“In spite of recent advances in medical care, adults with Down syndrome continue to face very significant challenges including a markedly increased risk of Alzheimer disease,” said Brian Skotko, MD, MPP, the Emma Campbell Endowed Chair on Down Syndrome at Massachusetts General Hospital (MGH)
BOSTON (PRWEB) October 21, 2019
The Massachusetts General Hospital (MGH) Down Syndrome Program was the first approved research site in the first clinical trial in the Down Syndrome – Clinical Trials Network (DS-CTN). MGH is enrolling adults with Down Syndrome over the age of 25 in the Longitudinal Investigation for Enhancing Down Syndrome Research Study (LIFE-DSR) to better understand the health issues facing people with Down syndrome as they age, particularly their risk for Alzheimer’s disease and dementia. The Down Syndrome Program is one of two MGH sites participating in the LIFE DSR Study with the Department of Neurology expected to begin their recruitment later this year.
“In spite of recent advances in medical care, adults with Down syndrome continue to face very significant challenges including a markedly increased risk of Alzheimer disease,” said Brian Skotko, MD, MPP, the Emma Campbell Endowed Chair on Down Syndrome at Massachusetts General Hospital (MGH) and director of the MGH Down Syndrome Program. “More research is needed to determine the factors behind this disparity, leading to better treatments for adults with Down syndrome.”

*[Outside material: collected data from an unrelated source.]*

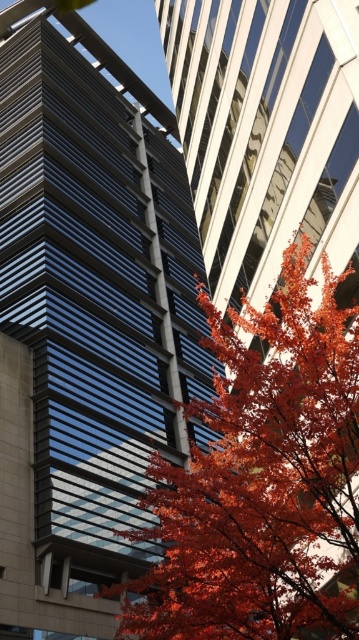 What are the coordinates of `smooth glass tower at center` in the screenshot? It's located at (86, 317).

Does point (11, 250) lie behind point (283, 362)?

Yes, it is behind point (283, 362).

This screenshot has width=359, height=640. Find the location of `smooth glass tower at center`. smooth glass tower at center is located at coordinates (86, 317).

Identify the location of smooth glass tower at center. (86, 317). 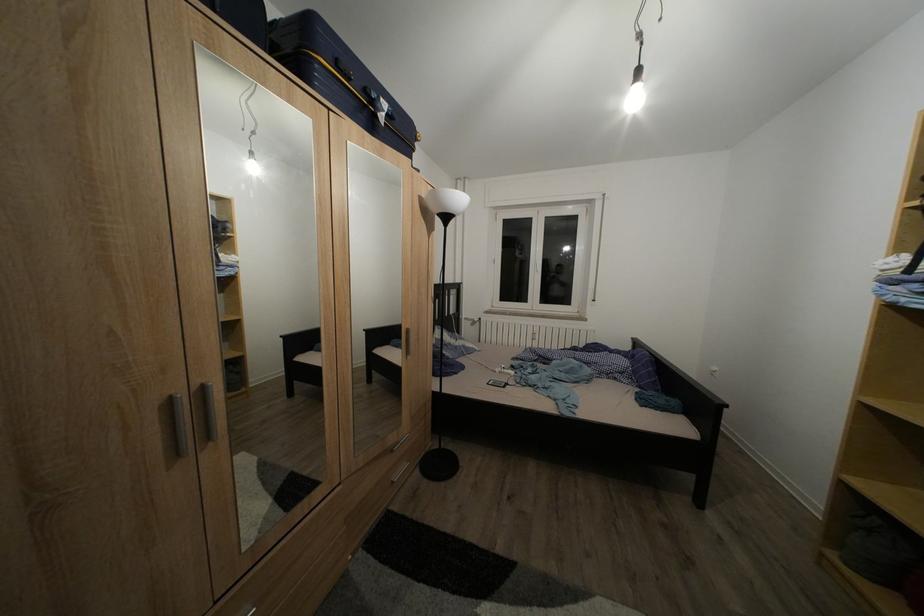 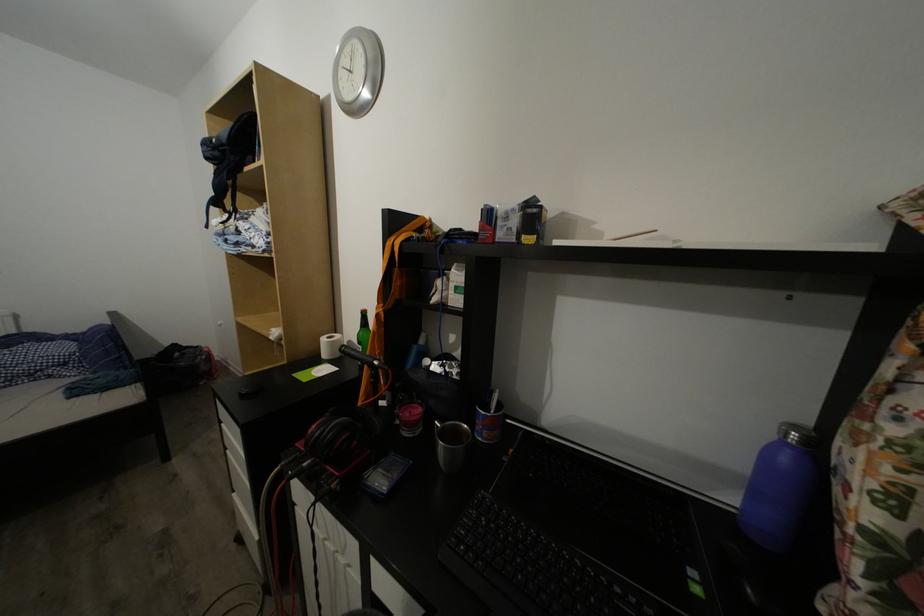 Question: The camera is either moving clockwise (left) or counter-clockwise (right) around the object. The first image is from the beginning of the video and the second image is from the end. Is the camera moving left or right when shooting the video?

Choices:
 (A) Left
 (B) Right

Answer: (A) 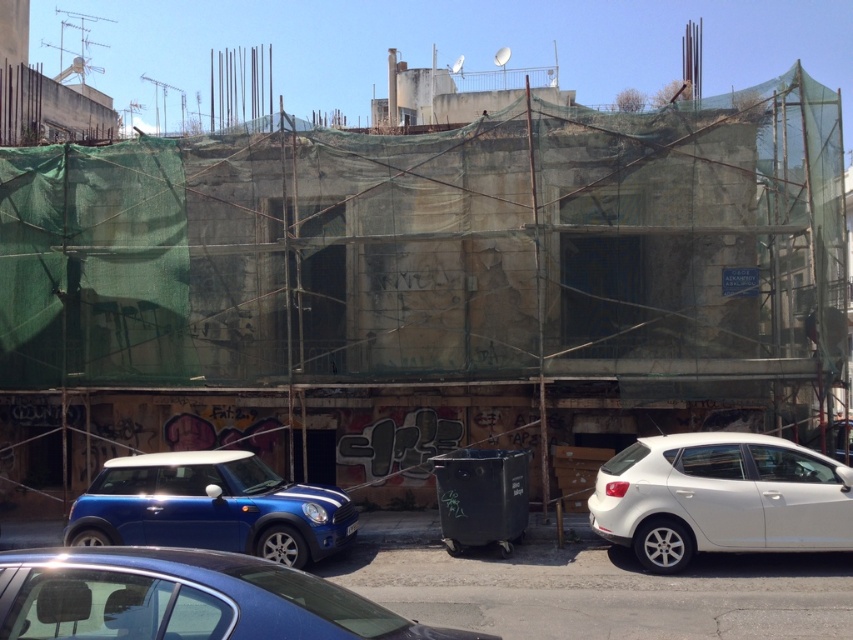 Question: Is white matte hatchback at right positioned at the back of shiny blue car at lower left?

Choices:
 (A) yes
 (B) no

Answer: (B)

Question: Which object is farther from the camera taking this photo?

Choices:
 (A) shiny blue sedan at lower center
 (B) white matte hatchback at right

Answer: (B)

Question: Is shiny blue sedan at lower center thinner than shiny blue car at lower left?

Choices:
 (A) no
 (B) yes

Answer: (B)

Question: Does white matte hatchback at right have a smaller size compared to shiny blue car at lower left?

Choices:
 (A) no
 (B) yes

Answer: (B)

Question: Which point appears closest to the camera in this image?

Choices:
 (A) (648, 451)
 (B) (114, 625)

Answer: (B)

Question: Which object appears farthest from the camera in this image?

Choices:
 (A) shiny blue sedan at lower center
 (B) shiny blue car at lower left

Answer: (B) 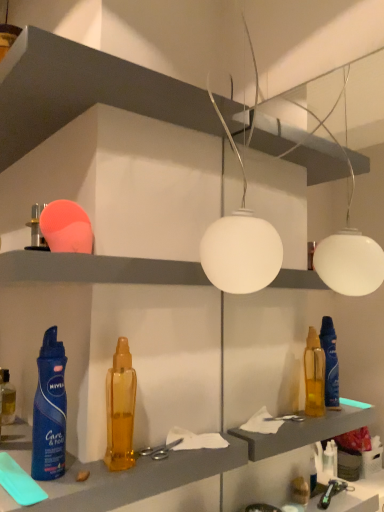 Question: Are translucent amber bottle at center, the first bottle in the right-to-left sequence, and matte plastic shelf at upper center, the 2th shelf positioned from the top, beside each other?

Choices:
 (A) yes
 (B) no

Answer: (B)

Question: Is translucent amber bottle at center, the first bottle in the right-to-left sequence, facing towards matte plastic shelf at upper center, the 2th shelf positioned from the top?

Choices:
 (A) yes
 (B) no

Answer: (B)

Question: From a real-world perspective, does translucent amber bottle at center, which is the third bottle in left-to-right order, stand above matte plastic shelf at upper center, arranged as the first shelf when ordered from the bottom?

Choices:
 (A) no
 (B) yes

Answer: (A)

Question: Can you confirm if translucent amber bottle at center, the 2th bottle viewed from the front, is positioned to the left of matte plastic shelf at upper center, the 2th shelf positioned from the top?

Choices:
 (A) yes
 (B) no

Answer: (B)

Question: Considering the relative sizes of translucent amber bottle at center, the 2th bottle viewed from the front, and matte plastic shelf at upper center, arranged as the first shelf when ordered from the bottom, in the image provided, is translucent amber bottle at center, the 2th bottle viewed from the front, taller than matte plastic shelf at upper center, arranged as the first shelf when ordered from the bottom,?

Choices:
 (A) yes
 (B) no

Answer: (A)

Question: From their relative heights in the image, would you say translucent amber bottle at center, the first bottle in the right-to-left sequence, is taller or shorter than white matte shelf at upper center, arranged as the first shelf when viewed from the top?

Choices:
 (A) short
 (B) tall

Answer: (B)

Question: Is translucent amber bottle at center, which is the third bottle in left-to-right order, spatially inside white matte shelf at upper center, the 2th shelf from the bottom, or outside of it?

Choices:
 (A) outside
 (B) inside

Answer: (A)

Question: Is translucent amber bottle at center, the first bottle in the right-to-left sequence, to the left or to the right of white matte shelf at upper center, the 2th shelf from the bottom, in the image?

Choices:
 (A) left
 (B) right

Answer: (B)

Question: Considering the positions of point (127, 421) and point (253, 142), is point (127, 421) closer or farther from the camera than point (253, 142)?

Choices:
 (A) closer
 (B) farther

Answer: (A)

Question: Relative to translucent amber bottle at lower left, which is counted as the 3th bottle, starting from the right, is silver metallic scissors at center in front or behind?

Choices:
 (A) front
 (B) behind

Answer: (A)

Question: Considering the positions of silver metallic scissors at center and translucent amber bottle at lower left, acting as the first bottle starting from the left, in the image, is silver metallic scissors at center taller or shorter than translucent amber bottle at lower left, acting as the first bottle starting from the left,?

Choices:
 (A) short
 (B) tall

Answer: (A)

Question: Do you think silver metallic scissors at center is within translucent amber bottle at lower left, which is counted as the 3th bottle, starting from the right, or outside of it?

Choices:
 (A) inside
 (B) outside

Answer: (B)

Question: From the image's perspective, is silver metallic scissors at center above or below translucent amber bottle at lower left, which is the 1th bottle in back-to-front order?

Choices:
 (A) below
 (B) above

Answer: (A)

Question: Is white matte globe at center inside the boundaries of blue matte spray can at lower left, placed as the 3th bottle when sorted from back to front, or outside?

Choices:
 (A) outside
 (B) inside

Answer: (A)

Question: From a real-world perspective, is white matte globe at center above or below blue matte spray can at lower left, which is the 1th bottle from front to back?

Choices:
 (A) above
 (B) below

Answer: (A) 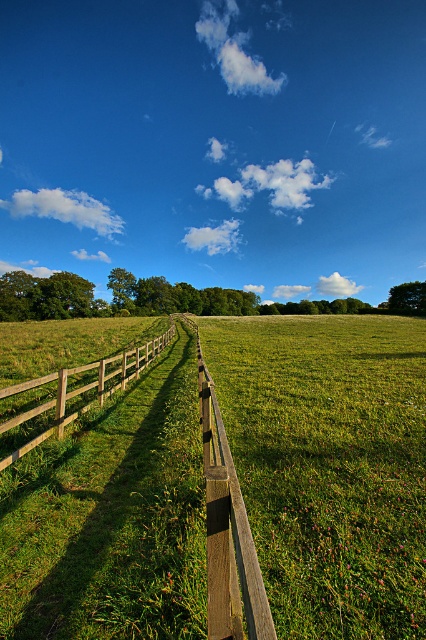 Question: Which point is closer to the camera?

Choices:
 (A) (74, 378)
 (B) (25, 465)

Answer: (B)

Question: Is brown wooden fence at center positioned at the back of brown wooden rail at center?

Choices:
 (A) yes
 (B) no

Answer: (B)

Question: Does brown wooden fence at center come behind brown wooden rail at center?

Choices:
 (A) no
 (B) yes

Answer: (A)

Question: Which object appears farthest from the camera in this image?

Choices:
 (A) brown wooden fence at center
 (B) wooden fence at left

Answer: (B)

Question: Is brown wooden fence at center to the left of wooden fence at left from the viewer's perspective?

Choices:
 (A) yes
 (B) no

Answer: (B)

Question: Which point is farther to the camera?

Choices:
 (A) 95,388
 (B) 23,515

Answer: (A) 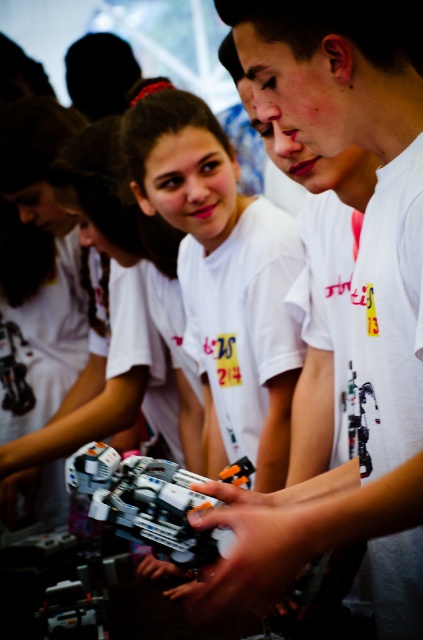 Question: Which point is closer to the camera taking this photo?

Choices:
 (A) coord(411,301)
 (B) coord(236,168)
 (C) coord(57,193)

Answer: (A)

Question: In this image, where is matte white robot at center located relative to plastic toy car at center?

Choices:
 (A) above
 (B) below

Answer: (A)

Question: Does white matte t-shirt at upper center come in front of matte white robot at center?

Choices:
 (A) no
 (B) yes

Answer: (B)

Question: Is white matte robot at center to the right of plastic toy car at center from the viewer's perspective?

Choices:
 (A) yes
 (B) no

Answer: (A)

Question: Which object appears farthest from the camera in this image?

Choices:
 (A) white matte robot at center
 (B) plastic toy car at center
 (C) white matte t-shirt at upper center
 (D) matte white robot at center

Answer: (D)

Question: Which point is farther to the camera?

Choices:
 (A) white matte t-shirt at upper center
 (B) matte white robot at center
 (C) plastic toy car at center

Answer: (B) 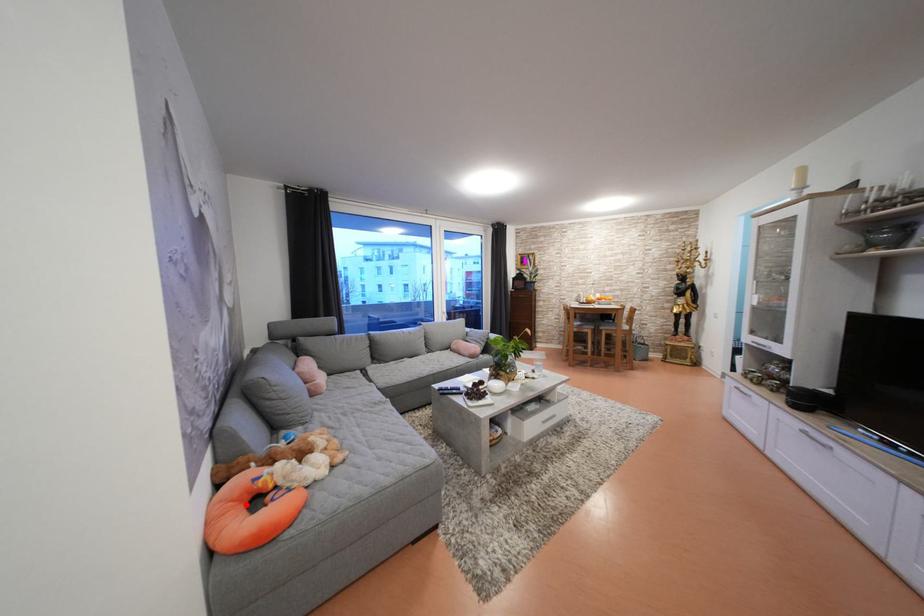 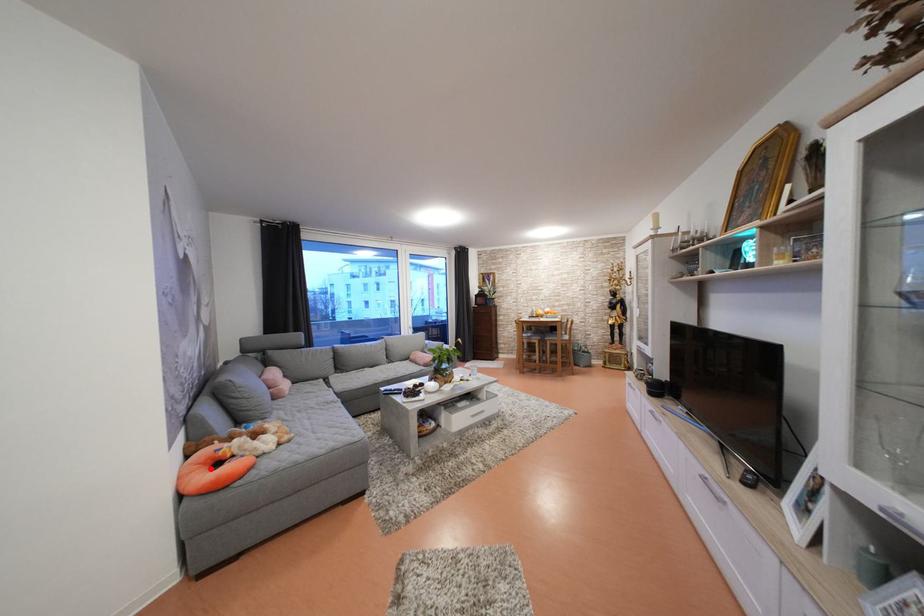 I am providing you with two images of the same scene from different viewpoints. A red point is marked on the first image and another point is marked on the second image. Do the highlighted points in image1 and image2 indicate the same real-world spot?

Yes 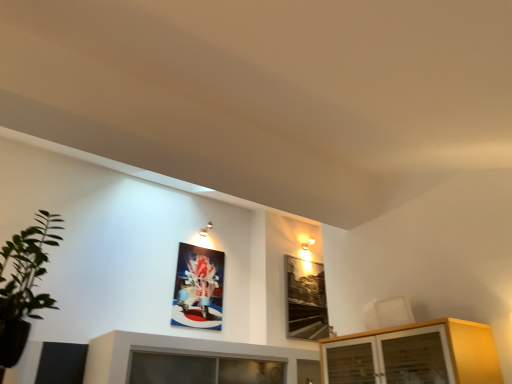 Question: In terms of size, does light wood cabinet at lower right appear bigger or smaller than metallic glossy picture frame at upper center, placed as the 2th picture frame when sorted from right to left?

Choices:
 (A) big
 (B) small

Answer: (A)

Question: Is point (336, 372) closer or farther from the camera than point (219, 263)?

Choices:
 (A) closer
 (B) farther

Answer: (A)

Question: Estimate the real-world distances between objects in this image. Which object is farther from the green leafy plant at left?

Choices:
 (A) black glass picture frame at upper right, positioned as the second picture frame in left-to-right order
 (B) metallic glossy picture frame at upper center, placed as the 2th picture frame when sorted from right to left
 (C) light wood cabinet at lower right

Answer: (A)

Question: Which object is positioned closest to the green leafy plant at left?

Choices:
 (A) black glass picture frame at upper right, which appears as the first picture frame when viewed from the right
 (B) light wood cabinet at lower right
 (C) metallic glossy picture frame at upper center, placed as the 2th picture frame when sorted from right to left

Answer: (C) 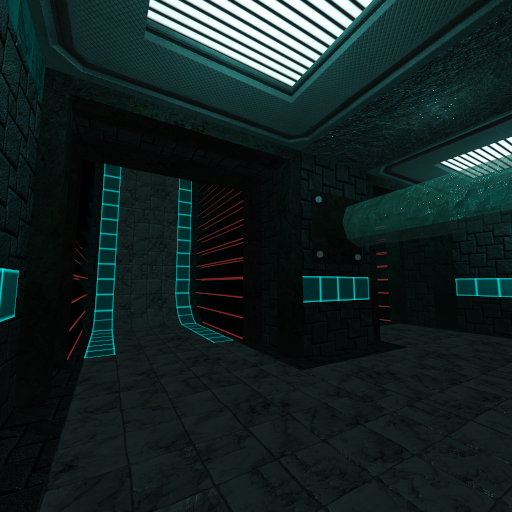 Locate an element on the screen. This screenshot has width=512, height=512. wall is located at coordinates (280, 293). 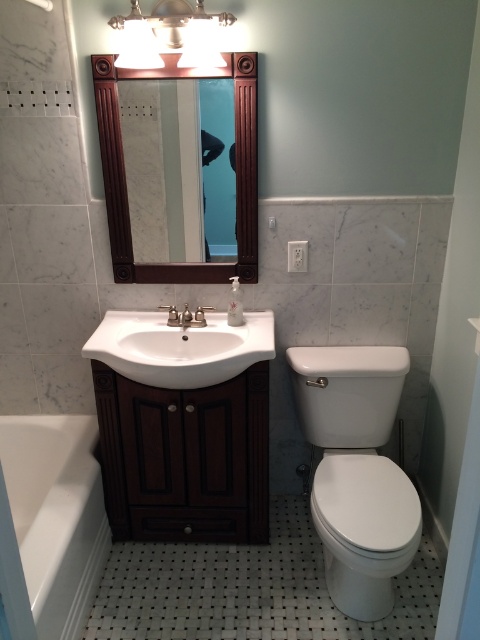 Question: Among these points, which one is nearest to the camera?

Choices:
 (A) (101, 60)
 (B) (188, 316)
 (C) (228, 406)

Answer: (A)

Question: In this image, where is white glossy bathtub at lower left located relative to silver metallic faucet at sink center?

Choices:
 (A) below
 (B) above

Answer: (A)

Question: Can you confirm if white glossy toilet at lower right is positioned to the left of white ceramic sink at center?

Choices:
 (A) no
 (B) yes

Answer: (A)

Question: Does dark wood cabinet at lower left appear over white glossy toilet at lower right?

Choices:
 (A) no
 (B) yes

Answer: (B)

Question: Considering the real-world distances, which object is farthest from the dark wood cabinet at lower left?

Choices:
 (A) mahogany wood mirror at upper center
 (B) white glossy bathtub at lower left

Answer: (A)

Question: Which of the following is the closest to the observer?

Choices:
 (A) (180, 70)
 (B) (204, 499)

Answer: (A) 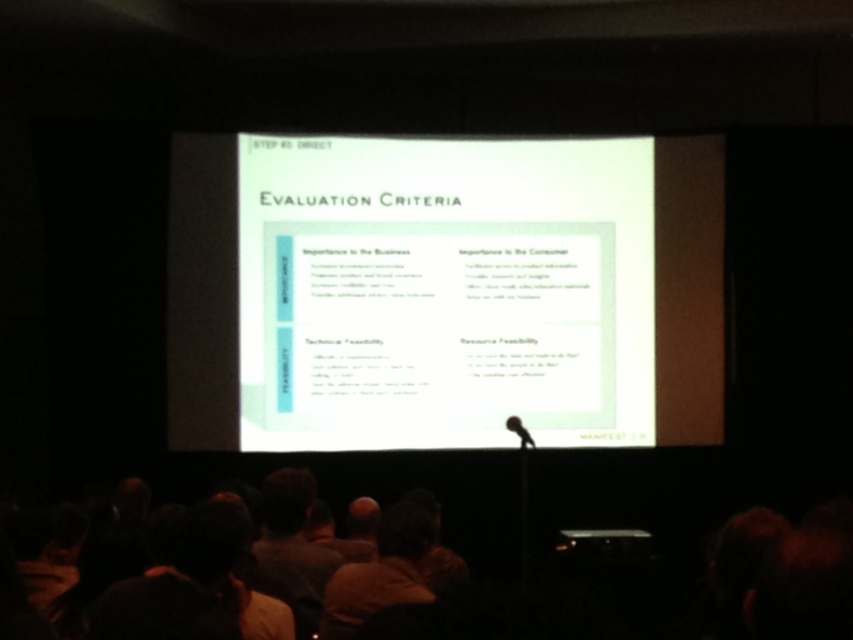 You are an attendee at the presentation and want to ask a question. You see the brown hair at lower center and the black matte microphone at center. Which object is closer to your left side?

The brown hair at lower center is to the left of the black matte microphone at center, so the brown hair at lower center is closer to your left side.

You are a speaker preparing to present your slides. You notice two items in the room that might block the projector beam. The items are the white paper at center and the brown hair at lower center. Which item is more likely to block the projector beam based on their sizes?

The white paper at center is much taller than the brown hair at lower center, so it is more likely to block the projector beam.

You are a speaker at the conference and need to place a white paper at center and a black matte microphone at center on the table in front of you. Since the table is only 1 meter wide, will both items fit side by side without overlapping?

The white paper at center has a larger width than the black matte microphone at center. However, since the exact widths are not provided, we cannot determine if both will fit side by side on a 1 meter wide table. Please provide more details about their individual widths. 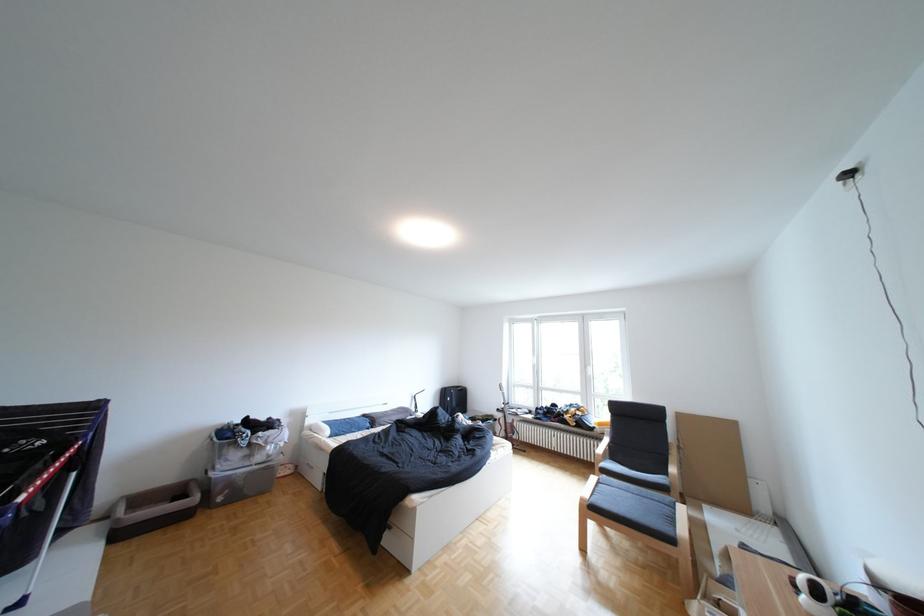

Diagnosing Alzheimer’s is complex including in people with Down syndrome. With no single test currently available, diagnosis is based on an individual’s history, physical examination and cognitive testing. The LIFE-DSR study will observe adults with Down syndrome to validate tests of cognition and function designed specifically for adults with Down syndrome. The DS-CTN will also collect blood samples from all study participants to aid in the development of blood tests for Alzheimer disease.
“We believe that the DS-CTN will open up greater access to clinical research for people with Down syndrome and that is why LuMind IDSC is excited to be providing funding and leadership for the first study in the network, the LIFE-DSR study,” said Hampus Hillerstrom, LuMind IDSC chief executive officer.
The LIFE-DSR study is looking to enroll adults over 25 years of age with DS. Health care professionals, families and people with Down syndrome interested in participating in the MGH Down Syndrome Program study, contact 617-726-7954 or LIFE-DSR@partners.org.
The DS-CTN is sponsored by the Alana Foundation and biopharmaceutical companies, AC Immune and Lundbeck with $3 million in initial funding and direction is provided by LuMind IDSC.